Amsterdam banned demonstrations over the weekend under an emergency order and mobilized additional police officers after what city officials described as antisemitic attacks on Israeli soccer fans during the week.
The order prohibited the wearing of face masks or face coverings and stepped up security at Jewish institutions. It also gave police the power to stop and search people.
This week’s violence unfolded over days around a soccer match on Thursday between Ajax, a Dutch team, and Maccabi Tel Aviv, an Israeli team. Tensions had mounted a day earlier when Israeli fans vandalized a taxi and burned a Palestinian flag in the city. After the game, people on scooters kicked and beat Israeli fans, sending some to the hospital.
The police in Amsterdam initially detained 62 people. By Saturday, most had been released and four were being held, according to Marijke Stor, a Dutch police spokeswoman. The four are all suspected of public violence, she said, adding that one is a 26-year-old who was arrested on Friday after the police identified him from CCTV footage.
“If people are released, it doesn’t mean they are no longer a suspect,” Ms. Stor said. “Other arrests can still be made, of course, because the investigation is still ongoing,” she added. Prosecutors have not charged anyone, she said.
The tensions had been building up in the city before Thursday’s match.
Pro-Palestinian protests were planned for that day. But on Wednesday, Amsterdam’s mayor, Femke Halsema, had banned demonstrations near the stadium in an effort to stave off violence.
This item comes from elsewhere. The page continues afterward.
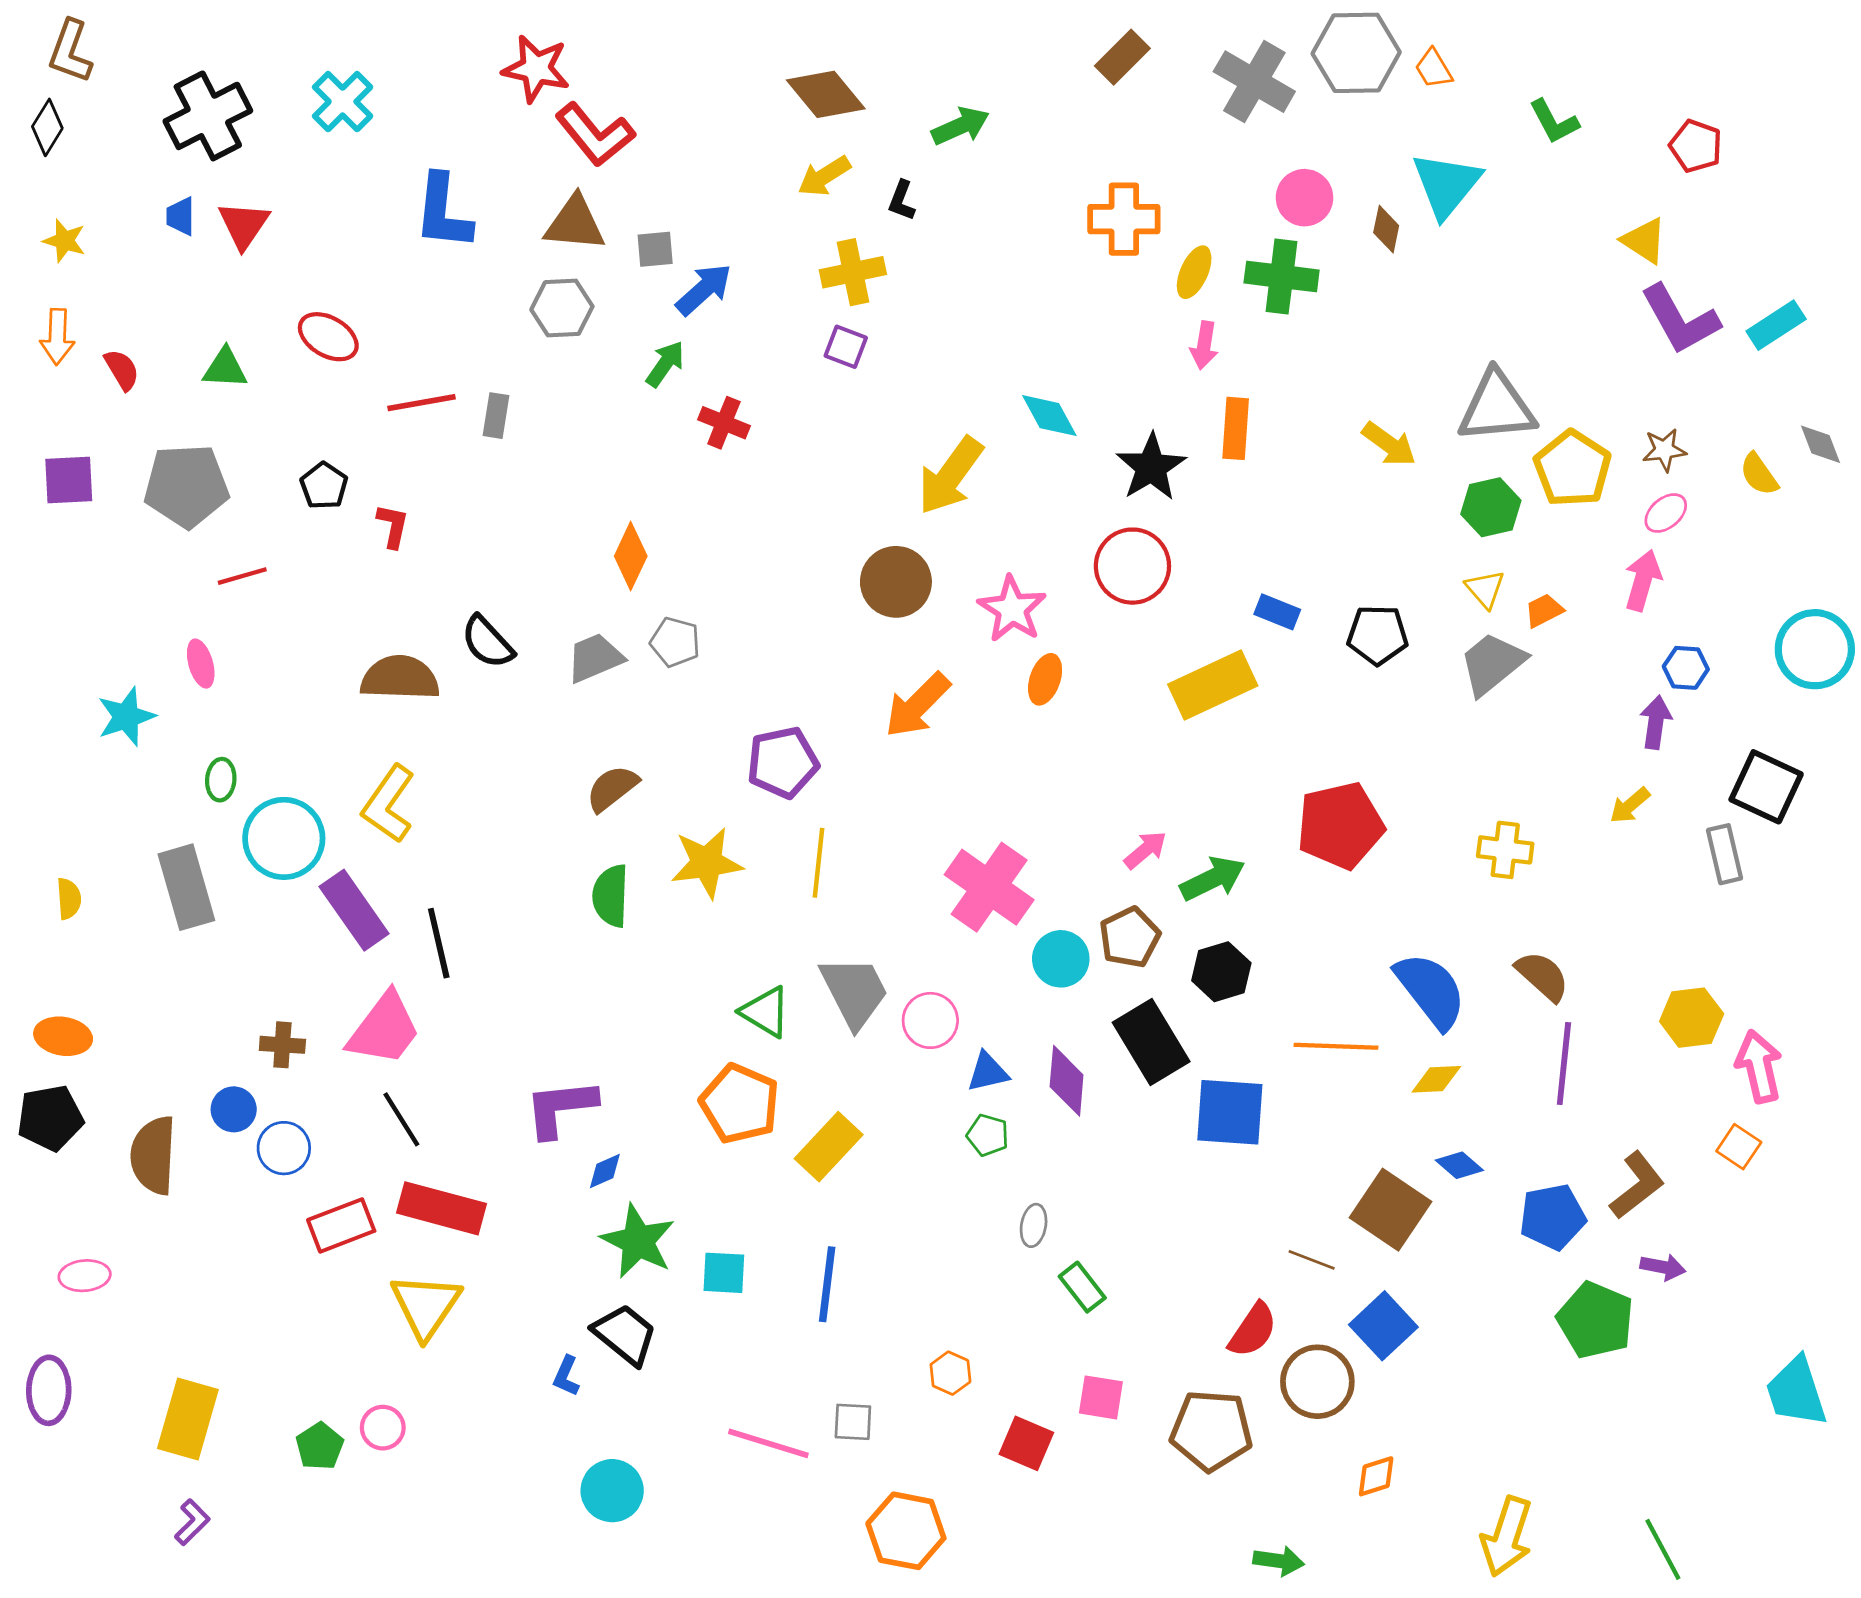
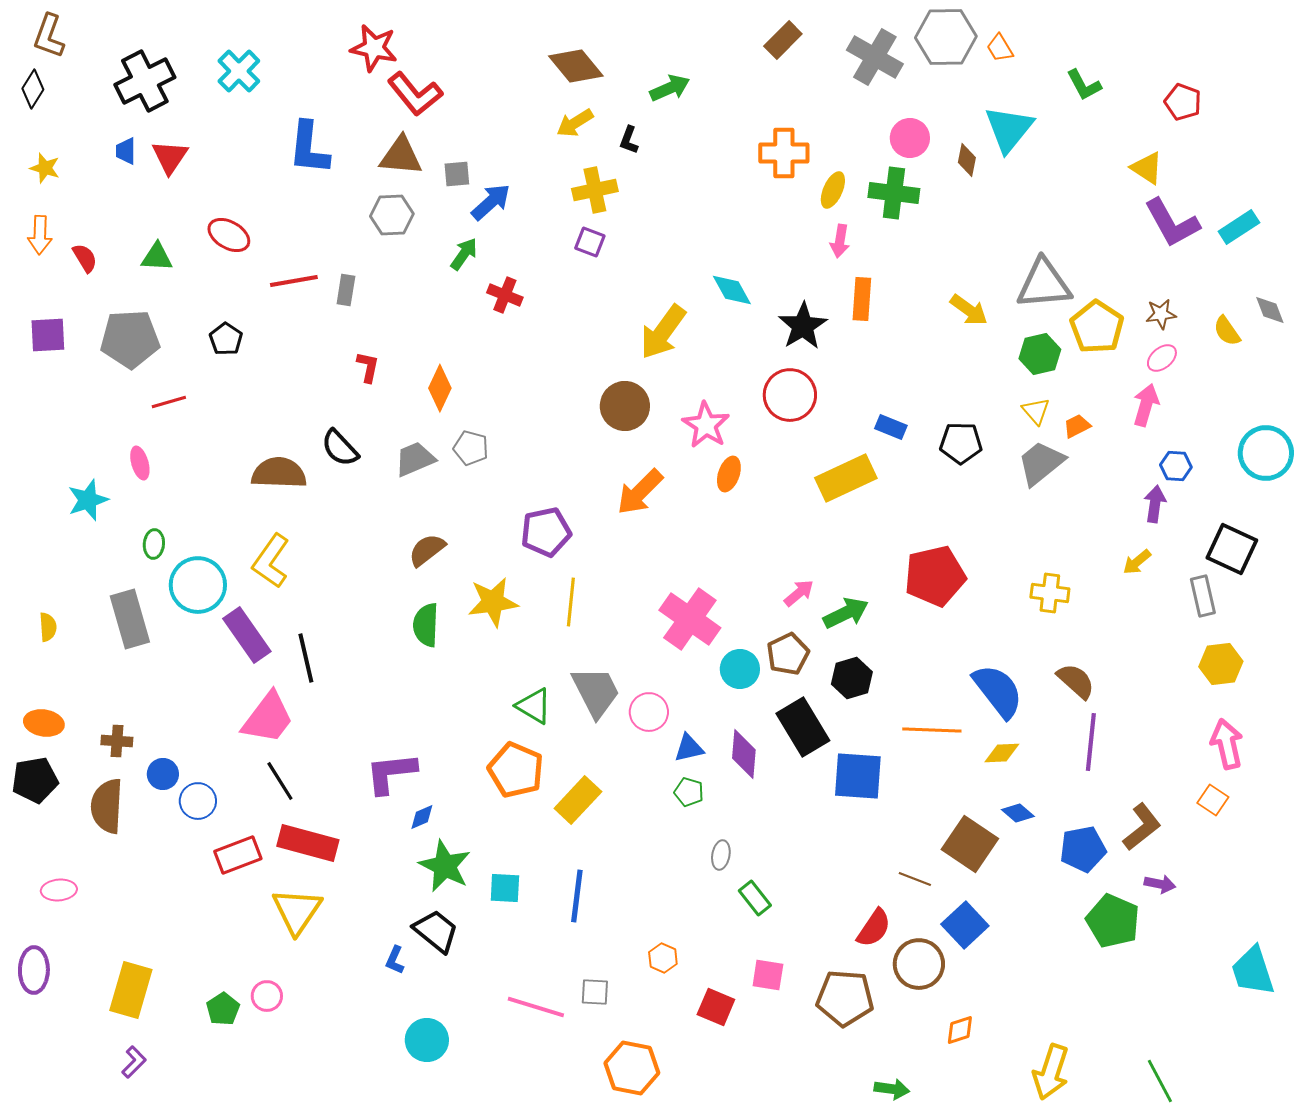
red L-shape: (393, 526) -> (368, 367), moved
yellow hexagon: (1692, 1018) -> (1221, 664), moved
brown cross: (282, 1045) -> (117, 741), moved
Videos from Thursday showed Israeli fans shouting anti-Arab chants on their way to the match as the police escorted them near Amsterdam’s central train station to ensure their safety amid anger over the Gaza war. One of their chants said: “Why is there no school in Gaza? There are no children left there.”
The police deployed 800 officers to try to maintain order during the game. At the stadium, riot police and mounted officers kept pro-Palestinian groups and Israeli fans apart. Although the game went ahead without violence, there were confrontations in or near the city center.
The Dutch police said that some people riding scooters had kicked and beat Israeli fans in hit-and-run attacks on Thursday, while others pelted them with fireworks. Five Israelis were hospitalized with injuries and were later discharged, the police said, and 20 to 30 others sustained light injuries.
David van Weel, the Dutch justice and security minister, acknowledged that the police had been caught by surprise that the attacks on the Maccabi fans were carried out by small groups of people — rather than the kind of large clashes typically seen after soccer matches.
“Much to everyone’s surprise, what happened was there was a kind of manhunt for individual supporters moving around the city,” he said on a talk show on Friday evening.
Social media appears to have played a role in the attacks, the mayor, Ms. Halsema, said at a news conference on Friday. The authorities had seen a “rapid spread via Telegram groups,” she said.
“Telegram groups wherein people were discussing hunting Jews — so shocking and so reprehensible,” she told reporters on Friday.
Hateful discourse and incitement have often spread on the Telegram platform, which played a role in recent riots in Britain and arson at migrant housing centers in Ireland. In the past, Telegram has said it was making improvements to its features and moderating of posts.
Peter Holla, Amsterdam’s police chief, expressed shock at a news conference on Friday that “one of the largest deployments that we as Amsterdam police — with national assistance — have made in a year could not prevent this violence.”
Amsterdam on Thursday was also commemorating the 86th anniversary of Kristallnacht — the night in 1938 when Nazi troops organized regular Germans to loot Jewish businesses, burn down synagogues, and attack and arrest Jews in Germany.
Given the anniversary, Amsterdam’s mayor was worried about heightened tensions, her spokeswoman said on Saturday. But the country’s counterterrorism agency did not see any increased or specific threats, and the national threat level was not changed.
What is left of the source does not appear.